HOW TO COMPLETE THIS TASK
Write out the full set of records below exactly.

INPUT FOR THIS TASK
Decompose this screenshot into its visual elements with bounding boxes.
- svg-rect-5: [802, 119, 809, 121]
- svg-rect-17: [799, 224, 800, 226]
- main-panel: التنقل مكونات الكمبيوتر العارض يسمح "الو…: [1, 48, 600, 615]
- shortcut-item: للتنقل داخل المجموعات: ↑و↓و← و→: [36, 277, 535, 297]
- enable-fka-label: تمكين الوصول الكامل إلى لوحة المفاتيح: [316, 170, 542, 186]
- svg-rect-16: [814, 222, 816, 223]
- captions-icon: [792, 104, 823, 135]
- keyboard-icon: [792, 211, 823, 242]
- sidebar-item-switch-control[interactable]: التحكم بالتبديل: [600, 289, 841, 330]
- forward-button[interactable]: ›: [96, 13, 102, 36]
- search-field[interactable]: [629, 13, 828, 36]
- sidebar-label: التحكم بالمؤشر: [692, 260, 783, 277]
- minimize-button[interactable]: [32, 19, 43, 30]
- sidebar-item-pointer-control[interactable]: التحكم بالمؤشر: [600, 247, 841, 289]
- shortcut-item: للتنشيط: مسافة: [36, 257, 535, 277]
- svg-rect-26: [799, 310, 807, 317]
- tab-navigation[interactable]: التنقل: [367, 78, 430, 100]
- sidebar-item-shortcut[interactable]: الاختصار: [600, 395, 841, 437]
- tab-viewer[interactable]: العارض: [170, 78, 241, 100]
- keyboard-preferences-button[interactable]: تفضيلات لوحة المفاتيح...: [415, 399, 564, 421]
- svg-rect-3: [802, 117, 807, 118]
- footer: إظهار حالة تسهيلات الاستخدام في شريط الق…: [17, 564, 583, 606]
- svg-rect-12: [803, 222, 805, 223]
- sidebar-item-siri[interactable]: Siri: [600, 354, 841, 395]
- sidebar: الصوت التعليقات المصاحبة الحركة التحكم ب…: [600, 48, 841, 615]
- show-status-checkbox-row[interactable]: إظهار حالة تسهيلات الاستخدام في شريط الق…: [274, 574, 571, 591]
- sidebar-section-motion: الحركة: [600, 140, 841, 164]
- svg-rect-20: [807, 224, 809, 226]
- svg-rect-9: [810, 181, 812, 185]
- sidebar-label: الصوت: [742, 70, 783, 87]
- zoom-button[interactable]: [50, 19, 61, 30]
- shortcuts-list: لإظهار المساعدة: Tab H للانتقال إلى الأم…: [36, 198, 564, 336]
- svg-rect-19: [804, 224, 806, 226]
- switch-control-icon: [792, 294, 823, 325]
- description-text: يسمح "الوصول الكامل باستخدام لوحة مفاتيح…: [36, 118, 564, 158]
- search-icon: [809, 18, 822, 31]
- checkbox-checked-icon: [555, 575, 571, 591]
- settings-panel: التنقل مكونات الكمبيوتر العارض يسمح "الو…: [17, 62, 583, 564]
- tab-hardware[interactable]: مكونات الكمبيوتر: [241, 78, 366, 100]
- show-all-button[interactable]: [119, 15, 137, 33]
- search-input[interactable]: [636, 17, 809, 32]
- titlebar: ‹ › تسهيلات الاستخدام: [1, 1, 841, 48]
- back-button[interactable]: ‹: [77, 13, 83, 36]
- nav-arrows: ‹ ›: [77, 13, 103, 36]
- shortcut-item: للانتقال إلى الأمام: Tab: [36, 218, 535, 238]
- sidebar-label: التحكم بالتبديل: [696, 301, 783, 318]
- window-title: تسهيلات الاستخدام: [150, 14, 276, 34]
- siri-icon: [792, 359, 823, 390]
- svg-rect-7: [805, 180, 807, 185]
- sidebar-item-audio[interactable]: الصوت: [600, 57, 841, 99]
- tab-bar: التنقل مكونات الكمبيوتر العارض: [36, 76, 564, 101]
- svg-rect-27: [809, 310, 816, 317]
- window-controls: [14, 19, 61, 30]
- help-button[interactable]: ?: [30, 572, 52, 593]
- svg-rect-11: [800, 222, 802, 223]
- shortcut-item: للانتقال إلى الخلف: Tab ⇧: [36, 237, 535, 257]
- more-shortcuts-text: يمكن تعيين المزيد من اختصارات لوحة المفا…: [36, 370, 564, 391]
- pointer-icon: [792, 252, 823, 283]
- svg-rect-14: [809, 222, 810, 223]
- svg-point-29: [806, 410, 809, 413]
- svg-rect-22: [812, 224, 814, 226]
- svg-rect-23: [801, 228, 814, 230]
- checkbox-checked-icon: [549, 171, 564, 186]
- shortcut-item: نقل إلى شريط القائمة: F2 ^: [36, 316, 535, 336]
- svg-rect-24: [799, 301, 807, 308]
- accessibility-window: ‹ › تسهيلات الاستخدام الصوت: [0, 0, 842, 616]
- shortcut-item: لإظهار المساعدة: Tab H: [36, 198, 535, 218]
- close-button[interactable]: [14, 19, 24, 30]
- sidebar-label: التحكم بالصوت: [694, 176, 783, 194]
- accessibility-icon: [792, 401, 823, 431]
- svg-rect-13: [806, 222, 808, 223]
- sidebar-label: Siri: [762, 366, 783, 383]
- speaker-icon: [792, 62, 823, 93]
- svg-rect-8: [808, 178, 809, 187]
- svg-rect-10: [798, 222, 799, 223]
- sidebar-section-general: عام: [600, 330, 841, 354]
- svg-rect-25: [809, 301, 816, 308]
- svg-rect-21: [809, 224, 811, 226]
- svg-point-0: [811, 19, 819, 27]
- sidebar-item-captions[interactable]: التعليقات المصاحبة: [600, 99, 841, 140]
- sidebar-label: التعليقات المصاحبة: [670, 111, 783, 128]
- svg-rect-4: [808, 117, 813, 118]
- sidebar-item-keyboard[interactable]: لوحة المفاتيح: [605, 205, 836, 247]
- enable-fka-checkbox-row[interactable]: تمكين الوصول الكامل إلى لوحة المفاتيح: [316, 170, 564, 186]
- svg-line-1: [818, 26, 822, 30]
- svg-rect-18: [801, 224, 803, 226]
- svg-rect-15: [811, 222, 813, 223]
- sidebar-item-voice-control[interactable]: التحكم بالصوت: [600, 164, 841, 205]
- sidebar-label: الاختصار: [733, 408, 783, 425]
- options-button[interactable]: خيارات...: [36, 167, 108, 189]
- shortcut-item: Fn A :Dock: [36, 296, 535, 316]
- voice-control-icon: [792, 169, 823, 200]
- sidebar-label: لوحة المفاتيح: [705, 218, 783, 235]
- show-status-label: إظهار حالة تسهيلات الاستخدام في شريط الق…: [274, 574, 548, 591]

FINAL ANSWER
Decompose this screenshot into its visual elements with bounding boxes.
- svg-rect-5: [802, 119, 809, 121]
- svg-rect-17: [799, 224, 800, 226]
- main-panel: التنقل مكونات الكمبيوتر العارض يسمح "الو…: [1, 48, 600, 615]
- shortcut-item: للتنقل داخل المجموعات: ↑و↓و← و→: [36, 277, 535, 297]
- enable-fka-label: تمكين الوصول الكامل إلى لوحة المفاتيح: [316, 170, 542, 186]
- svg-rect-16: [814, 222, 816, 223]
- captions-icon: [792, 104, 823, 135]
- keyboard-icon: [792, 211, 823, 242]
- sidebar-item-switch-control[interactable]: التحكم بالتبديل: [600, 289, 841, 330]
- forward-button[interactable]: ›: [96, 13, 102, 36]
- search-field[interactable]: [629, 13, 828, 36]
- sidebar-label: التحكم بالمؤشر: [692, 260, 783, 277]
- minimize-button[interactable]: [32, 19, 43, 30]
- sidebar-item-pointer-control[interactable]: التحكم بالمؤشر: [600, 247, 841, 289]
- shortcut-item: للتنشيط: مسافة: [36, 257, 535, 277]
- svg-rect-26: [799, 310, 807, 317]
- tab-navigation[interactable]: التنقل: [367, 78, 430, 100]
- sidebar-item-shortcut[interactable]: الاختصار: [600, 395, 841, 437]
- tab-viewer[interactable]: العارض: [170, 78, 241, 100]
- keyboard-preferences-button[interactable]: تفضيلات لوحة المفاتيح...: [415, 399, 564, 421]
- svg-rect-3: [802, 117, 807, 118]
- footer: إظهار حالة تسهيلات الاستخدام في شريط الق…: [17, 564, 583, 606]
- svg-rect-12: [803, 222, 805, 223]
- sidebar-item-siri[interactable]: Siri: [600, 354, 841, 395]
- sidebar: الصوت التعليقات المصاحبة الحركة التحكم ب…: [600, 48, 841, 615]
- show-status-checkbox-row[interactable]: إظهار حالة تسهيلات الاستخدام في شريط الق…: [274, 574, 571, 591]
- sidebar-section-motion: الحركة: [600, 140, 841, 164]
- svg-rect-20: [807, 224, 809, 226]
- svg-rect-9: [810, 181, 812, 185]
- sidebar-label: الصوت: [742, 70, 783, 87]
- zoom-button[interactable]: [50, 19, 61, 30]
- shortcuts-list: لإظهار المساعدة: Tab H للانتقال إلى الأم…: [36, 198, 564, 336]
- svg-rect-19: [804, 224, 806, 226]
- switch-control-icon: [792, 294, 823, 325]
- description-text: يسمح "الوصول الكامل باستخدام لوحة مفاتيح…: [36, 118, 564, 158]
- search-icon: [809, 18, 822, 31]
- checkbox-checked-icon: [555, 575, 571, 591]
- settings-panel: التنقل مكونات الكمبيوتر العارض يسمح "الو…: [17, 62, 583, 564]
- tab-hardware[interactable]: مكونات الكمبيوتر: [241, 78, 366, 100]
- show-all-button[interactable]: [119, 15, 137, 33]
- search-input[interactable]: [636, 17, 809, 32]
- titlebar: ‹ › تسهيلات الاستخدام: [1, 1, 841, 48]
- back-button[interactable]: ‹: [77, 13, 83, 36]
- nav-arrows: ‹ ›: [77, 13, 103, 36]
- shortcut-item: للانتقال إلى الأمام: Tab: [36, 218, 535, 238]
- sidebar-label: التحكم بالتبديل: [696, 301, 783, 318]
- window-title: تسهيلات الاستخدام: [150, 14, 276, 34]
- siri-icon: [792, 359, 823, 390]
- svg-rect-7: [805, 180, 807, 185]
- sidebar-item-audio[interactable]: الصوت: [600, 57, 841, 99]
- tab-bar: التنقل مكونات الكمبيوتر العارض: [36, 76, 564, 101]
- svg-rect-27: [809, 310, 816, 317]
- window-controls: [14, 19, 61, 30]
- help-button[interactable]: ?: [30, 572, 52, 593]
- svg-rect-11: [800, 222, 802, 223]
- shortcut-item: للانتقال إلى الخلف: Tab ⇧: [36, 237, 535, 257]
- more-shortcuts-text: يمكن تعيين المزيد من اختصارات لوحة المفا…: [36, 370, 564, 391]
- pointer-icon: [792, 252, 823, 283]
- svg-rect-14: [809, 222, 810, 223]
- svg-point-29: [806, 410, 809, 413]
- svg-rect-22: [812, 224, 814, 226]
- svg-rect-23: [801, 228, 814, 230]
- checkbox-checked-icon: [549, 171, 564, 186]
- shortcut-item: نقل إلى شريط القائمة: F2 ^: [36, 316, 535, 336]
- svg-rect-24: [799, 301, 807, 308]
- accessibility-window: ‹ › تسهيلات الاستخدام الصوت: [0, 0, 842, 616]
- shortcut-item: لإظهار المساعدة: Tab H: [36, 198, 535, 218]
- close-button[interactable]: [14, 19, 24, 30]
- sidebar-label: التحكم بالصوت: [694, 176, 783, 194]
- accessibility-icon: [792, 401, 823, 431]
- svg-rect-13: [806, 222, 808, 223]
- sidebar-label: Siri: [762, 366, 783, 383]
- speaker-icon: [792, 62, 823, 93]
- svg-rect-8: [808, 178, 809, 187]
- svg-rect-10: [798, 222, 799, 223]
- sidebar-section-general: عام: [600, 330, 841, 354]
- svg-rect-25: [809, 301, 816, 308]
- svg-rect-21: [809, 224, 811, 226]
- svg-point-0: [811, 19, 819, 27]
- sidebar-item-captions[interactable]: التعليقات المصاحبة: [600, 99, 841, 140]
- sidebar-label: التعليقات المصاحبة: [670, 111, 783, 128]
- svg-rect-4: [808, 117, 813, 118]
- sidebar-item-keyboard[interactable]: لوحة المفاتيح: [605, 205, 836, 247]
- enable-fka-checkbox-row[interactable]: تمكين الوصول الكامل إلى لوحة المفاتيح: [316, 170, 564, 186]
- svg-line-1: [818, 26, 822, 30]
- svg-rect-18: [801, 224, 803, 226]
- svg-rect-15: [811, 222, 813, 223]
- sidebar-item-voice-control[interactable]: التحكم بالصوت: [600, 164, 841, 205]
- sidebar-label: الاختصار: [733, 408, 783, 425]
- options-button[interactable]: خيارات...: [36, 167, 108, 189]
- shortcut-item: Fn A :Dock: [36, 296, 535, 316]
- voice-control-icon: [792, 169, 823, 200]
- sidebar-label: لوحة المفاتيح: [705, 218, 783, 235]
- show-status-label: إظهار حالة تسهيلات الاستخدام في شريط الق…: [274, 574, 548, 591]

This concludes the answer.